*Description of the task*
Counting the line with "今後の収穫量や実の美味しさを決定づけると言って" as the last one, copy out the lines of the data exactly from the first onward.

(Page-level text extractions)

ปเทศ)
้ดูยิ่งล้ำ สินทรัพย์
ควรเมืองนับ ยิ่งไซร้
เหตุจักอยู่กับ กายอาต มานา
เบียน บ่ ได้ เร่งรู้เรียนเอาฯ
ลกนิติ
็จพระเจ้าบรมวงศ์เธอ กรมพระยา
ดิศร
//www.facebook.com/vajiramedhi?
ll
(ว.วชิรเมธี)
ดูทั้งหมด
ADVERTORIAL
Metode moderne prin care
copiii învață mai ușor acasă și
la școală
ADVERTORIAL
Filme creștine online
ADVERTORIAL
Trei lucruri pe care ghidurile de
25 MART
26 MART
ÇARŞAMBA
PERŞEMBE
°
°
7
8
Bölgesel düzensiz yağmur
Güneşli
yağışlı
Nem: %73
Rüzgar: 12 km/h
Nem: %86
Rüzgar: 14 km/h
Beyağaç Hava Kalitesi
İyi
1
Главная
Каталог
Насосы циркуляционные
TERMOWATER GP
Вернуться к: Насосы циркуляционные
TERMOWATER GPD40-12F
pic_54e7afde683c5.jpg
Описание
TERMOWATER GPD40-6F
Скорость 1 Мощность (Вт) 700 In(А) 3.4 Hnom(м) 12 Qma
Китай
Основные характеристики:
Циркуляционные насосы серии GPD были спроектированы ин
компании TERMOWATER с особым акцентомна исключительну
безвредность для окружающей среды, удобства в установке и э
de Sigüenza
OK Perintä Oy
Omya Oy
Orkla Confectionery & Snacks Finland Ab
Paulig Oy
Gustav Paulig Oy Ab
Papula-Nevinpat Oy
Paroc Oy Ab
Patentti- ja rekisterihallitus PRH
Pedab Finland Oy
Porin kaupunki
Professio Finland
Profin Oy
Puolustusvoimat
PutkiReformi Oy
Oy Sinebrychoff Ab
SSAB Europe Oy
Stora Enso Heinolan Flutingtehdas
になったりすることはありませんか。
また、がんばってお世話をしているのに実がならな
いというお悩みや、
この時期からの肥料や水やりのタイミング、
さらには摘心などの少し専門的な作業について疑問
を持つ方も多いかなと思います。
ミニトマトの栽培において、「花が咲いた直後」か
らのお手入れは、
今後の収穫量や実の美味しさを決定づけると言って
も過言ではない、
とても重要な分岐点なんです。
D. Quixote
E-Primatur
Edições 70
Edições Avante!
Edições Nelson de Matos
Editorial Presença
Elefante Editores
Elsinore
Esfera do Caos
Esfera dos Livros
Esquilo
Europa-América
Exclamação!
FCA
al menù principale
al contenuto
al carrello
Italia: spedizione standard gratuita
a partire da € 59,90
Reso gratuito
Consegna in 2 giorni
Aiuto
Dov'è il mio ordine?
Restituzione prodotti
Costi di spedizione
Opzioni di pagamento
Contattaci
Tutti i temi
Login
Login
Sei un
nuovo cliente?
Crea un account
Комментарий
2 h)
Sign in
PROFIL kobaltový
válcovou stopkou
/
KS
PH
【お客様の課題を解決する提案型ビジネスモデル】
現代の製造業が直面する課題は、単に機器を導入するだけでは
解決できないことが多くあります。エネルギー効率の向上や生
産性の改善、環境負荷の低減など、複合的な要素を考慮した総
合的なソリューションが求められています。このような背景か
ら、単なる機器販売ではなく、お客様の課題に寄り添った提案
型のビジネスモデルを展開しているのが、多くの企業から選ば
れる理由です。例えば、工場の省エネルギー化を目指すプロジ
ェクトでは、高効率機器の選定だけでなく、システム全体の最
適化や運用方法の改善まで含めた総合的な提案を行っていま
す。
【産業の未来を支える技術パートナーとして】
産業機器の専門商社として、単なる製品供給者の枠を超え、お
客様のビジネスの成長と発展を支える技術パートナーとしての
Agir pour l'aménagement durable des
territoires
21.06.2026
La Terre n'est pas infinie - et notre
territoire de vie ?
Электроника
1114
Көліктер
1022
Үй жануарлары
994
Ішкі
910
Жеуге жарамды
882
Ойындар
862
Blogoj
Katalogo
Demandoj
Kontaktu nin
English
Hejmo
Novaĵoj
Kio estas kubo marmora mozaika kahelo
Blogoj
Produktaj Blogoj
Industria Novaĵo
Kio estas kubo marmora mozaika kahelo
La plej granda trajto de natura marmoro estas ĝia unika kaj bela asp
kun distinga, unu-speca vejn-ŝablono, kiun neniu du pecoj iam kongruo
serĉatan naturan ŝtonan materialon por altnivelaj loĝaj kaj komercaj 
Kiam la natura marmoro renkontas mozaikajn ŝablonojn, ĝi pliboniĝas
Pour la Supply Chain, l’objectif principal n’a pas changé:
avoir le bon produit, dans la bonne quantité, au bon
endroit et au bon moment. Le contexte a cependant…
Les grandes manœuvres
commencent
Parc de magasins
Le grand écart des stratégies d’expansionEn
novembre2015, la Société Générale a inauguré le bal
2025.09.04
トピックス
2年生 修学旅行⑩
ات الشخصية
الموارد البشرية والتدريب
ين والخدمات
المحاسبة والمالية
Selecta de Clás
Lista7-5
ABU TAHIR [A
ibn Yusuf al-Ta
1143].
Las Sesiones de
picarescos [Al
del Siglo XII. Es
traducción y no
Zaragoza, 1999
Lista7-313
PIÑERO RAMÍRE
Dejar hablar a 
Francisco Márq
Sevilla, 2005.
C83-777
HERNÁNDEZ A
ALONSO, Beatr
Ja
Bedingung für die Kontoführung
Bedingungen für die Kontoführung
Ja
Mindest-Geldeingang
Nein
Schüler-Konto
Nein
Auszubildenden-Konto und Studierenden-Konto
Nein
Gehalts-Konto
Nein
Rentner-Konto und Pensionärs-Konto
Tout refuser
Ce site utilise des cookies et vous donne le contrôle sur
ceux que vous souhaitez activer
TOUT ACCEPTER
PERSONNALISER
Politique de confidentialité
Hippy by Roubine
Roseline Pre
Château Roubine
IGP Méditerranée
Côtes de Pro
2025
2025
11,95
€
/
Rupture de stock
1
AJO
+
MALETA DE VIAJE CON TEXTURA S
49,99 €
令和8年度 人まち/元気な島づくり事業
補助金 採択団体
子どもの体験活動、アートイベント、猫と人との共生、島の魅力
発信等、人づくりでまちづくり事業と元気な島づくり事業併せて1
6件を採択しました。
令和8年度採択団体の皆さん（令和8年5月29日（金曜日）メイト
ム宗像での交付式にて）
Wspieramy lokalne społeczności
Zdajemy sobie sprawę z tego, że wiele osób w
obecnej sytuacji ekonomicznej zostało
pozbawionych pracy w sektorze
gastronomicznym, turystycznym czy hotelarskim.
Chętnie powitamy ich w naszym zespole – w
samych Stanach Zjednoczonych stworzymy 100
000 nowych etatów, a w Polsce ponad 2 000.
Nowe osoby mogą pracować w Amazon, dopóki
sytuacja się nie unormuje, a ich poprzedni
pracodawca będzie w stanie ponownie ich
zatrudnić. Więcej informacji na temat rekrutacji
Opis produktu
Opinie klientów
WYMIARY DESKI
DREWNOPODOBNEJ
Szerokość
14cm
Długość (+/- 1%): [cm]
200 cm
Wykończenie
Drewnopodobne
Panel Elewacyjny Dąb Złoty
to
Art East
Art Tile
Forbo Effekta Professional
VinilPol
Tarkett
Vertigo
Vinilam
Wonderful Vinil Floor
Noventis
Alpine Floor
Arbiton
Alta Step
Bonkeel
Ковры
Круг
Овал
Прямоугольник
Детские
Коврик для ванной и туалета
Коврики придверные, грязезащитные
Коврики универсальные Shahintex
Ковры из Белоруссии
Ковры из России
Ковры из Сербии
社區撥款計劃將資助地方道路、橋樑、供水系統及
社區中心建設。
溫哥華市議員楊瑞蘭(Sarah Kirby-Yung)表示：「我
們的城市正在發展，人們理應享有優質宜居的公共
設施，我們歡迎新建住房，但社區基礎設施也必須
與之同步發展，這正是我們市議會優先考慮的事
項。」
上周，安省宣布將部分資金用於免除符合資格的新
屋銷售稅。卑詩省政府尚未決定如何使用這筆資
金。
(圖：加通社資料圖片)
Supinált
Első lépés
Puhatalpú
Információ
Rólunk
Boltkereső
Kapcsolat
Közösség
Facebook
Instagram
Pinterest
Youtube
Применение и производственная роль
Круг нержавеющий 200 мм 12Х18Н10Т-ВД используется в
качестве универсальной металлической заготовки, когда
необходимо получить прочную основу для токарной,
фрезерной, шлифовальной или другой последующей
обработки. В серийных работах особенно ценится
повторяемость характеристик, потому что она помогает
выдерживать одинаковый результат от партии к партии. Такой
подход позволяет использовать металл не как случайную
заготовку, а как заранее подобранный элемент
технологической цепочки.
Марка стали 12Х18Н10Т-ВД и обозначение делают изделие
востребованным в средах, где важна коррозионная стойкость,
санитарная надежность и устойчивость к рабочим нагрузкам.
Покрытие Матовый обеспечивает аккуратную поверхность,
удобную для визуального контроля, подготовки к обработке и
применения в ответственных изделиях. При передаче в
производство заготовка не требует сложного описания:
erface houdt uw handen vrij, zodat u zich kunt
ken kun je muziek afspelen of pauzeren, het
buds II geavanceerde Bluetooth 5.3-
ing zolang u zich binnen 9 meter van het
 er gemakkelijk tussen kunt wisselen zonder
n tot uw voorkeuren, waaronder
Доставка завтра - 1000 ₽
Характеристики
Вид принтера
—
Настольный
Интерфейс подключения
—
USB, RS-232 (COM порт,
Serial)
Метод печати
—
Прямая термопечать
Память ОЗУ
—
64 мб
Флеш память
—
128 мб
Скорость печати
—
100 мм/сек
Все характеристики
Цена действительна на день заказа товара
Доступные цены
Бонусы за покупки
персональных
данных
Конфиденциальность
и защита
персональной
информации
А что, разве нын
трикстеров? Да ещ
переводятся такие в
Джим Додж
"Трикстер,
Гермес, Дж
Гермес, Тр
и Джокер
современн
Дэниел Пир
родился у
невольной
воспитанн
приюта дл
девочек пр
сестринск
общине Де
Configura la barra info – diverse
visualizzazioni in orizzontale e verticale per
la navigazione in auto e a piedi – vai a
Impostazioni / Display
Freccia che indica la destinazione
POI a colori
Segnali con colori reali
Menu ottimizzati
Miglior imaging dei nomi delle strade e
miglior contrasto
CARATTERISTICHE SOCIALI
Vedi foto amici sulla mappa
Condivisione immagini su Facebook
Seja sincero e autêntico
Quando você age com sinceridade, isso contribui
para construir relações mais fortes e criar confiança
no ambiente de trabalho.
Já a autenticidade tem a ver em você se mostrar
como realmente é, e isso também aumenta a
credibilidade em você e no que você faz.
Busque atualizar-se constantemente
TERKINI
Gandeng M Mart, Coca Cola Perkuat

*Result of this exercise*
ปเทศ)
้ดูยิ่งล้ำ สินทรัพย์
ควรเมืองนับ ยิ่งไซร้
เหตุจักอยู่กับ กายอาต มานา
เบียน บ่ ได้ เร่งรู้เรียนเอาฯ
ลกนิติ
็จพระเจ้าบรมวงศ์เธอ กรมพระยา
ดิศร
//www.facebook.com/vajiramedhi?
ll
(ว.วชิรเมธี)
ดูทั้งหมด
ADVERTORIAL
Metode moderne prin care
copiii învață mai ușor acasă și
la școală
ADVERTORIAL
Filme creștine online
ADVERTORIAL
Trei lucruri pe care ghidurile de
25 MART
26 MART
ÇARŞAMBA
PERŞEMBE
°
°
7
8
Bölgesel düzensiz yağmur
Güneşli
yağışlı
Nem: %73
Rüzgar: 12 km/h
Nem: %86
Rüzgar: 14 km/h
Beyağaç Hava Kalitesi
İyi
1
Главная
Каталог
Насосы циркуляционные
TERMOWATER GP
Вернуться к: Насосы циркуляционные
TERMOWATER GPD40-12F
pic_54e7afde683c5.jpg
Описание
TERMOWATER GPD40-6F
Скорость 1 Мощность (Вт) 700 In(А) 3.4 Hnom(м) 12 Qma
Китай
Основные характеристики:
Циркуляционные насосы серии GPD были спроектированы ин
компании TERMOWATER с особым акцентомна исключительну
безвредность для окружающей среды, удобства в установке и э
de Sigüenza
OK Perintä Oy
Omya Oy
Orkla Confectionery & Snacks Finland Ab
Paulig Oy
Gustav Paulig Oy Ab
Papula-Nevinpat Oy
Paroc Oy Ab
Patentti- ja rekisterihallitus PRH
Pedab Finland Oy
Porin kaupunki
Professio Finland
Profin Oy
Puolustusvoimat
PutkiReformi Oy
Oy Sinebrychoff Ab
SSAB Europe Oy
Stora Enso Heinolan Flutingtehdas
になったりすることはありませんか。
また、がんばってお世話をしているのに実がならな
いというお悩みや、
この時期からの肥料や水やりのタイミング、
さらには摘心などの少し専門的な作業について疑問
を持つ方も多いかなと思います。
ミニトマトの栽培において、「花が咲いた直後」か
らのお手入れは、
今後の収穫量や実の美味しさを決定づけると言って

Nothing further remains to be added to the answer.